Page-level text extractions:
▼

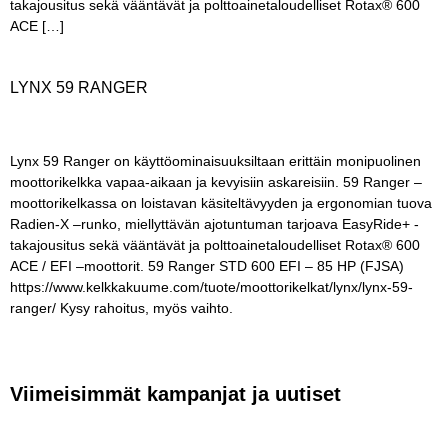
takajousitus sekä vääntävät ja polttoainetaloudelliset Rotax® 600
ACE […]
LYNX 59 RANGER
Lynx 59 Ranger on käyttöominaisuuksiltaan erittäin monipuolinen
moottorikelkka vapaa-aikaan ja kevyisiin askareisiin. 59 Ranger –
moottorikelkassa on loistavan käsiteltävyyden ja ergonomian tuova
Radien-X –runko, miellyttävän ajotuntuman tarjoava EasyRide+ -
takajousitus sekä vääntävät ja polttoainetaloudelliset Rotax® 600
ACE / EFI –moottorit. 59 Ranger STD 600 EFI – 85 HP (FJSA)
https://www.kelkkakuume.com/tuote/moottorikelkat/lynx/lynx-59-
ranger/ Kysy rahoitus, myös vaihto.
Viimeisimmät kampanjat ja uutiset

▲

**Goal of the exercise:** Please extract exactly, and only, the lines from the line containing "moottorikelkka vapaa-aikaan ja" through the last line of the records.

**Solved exercise:**
moottorikelkka vapaa-aikaan ja kevyisiin askareisiin. 59 Ranger –
moottorikelkassa on loistavan käsiteltävyyden ja ergonomian tuova
Radien-X –runko, miellyttävän ajotuntuman tarjoava EasyRide+ -
takajousitus sekä vääntävät ja polttoainetaloudelliset Rotax® 600
ACE / EFI –moottorit. 59 Ranger STD 600 EFI – 85 HP (FJSA)
https://www.kelkkakuume.com/tuote/moottorikelkat/lynx/lynx-59-
ranger/ Kysy rahoitus, myös vaihto.
Viimeisimmät kampanjat ja uutiset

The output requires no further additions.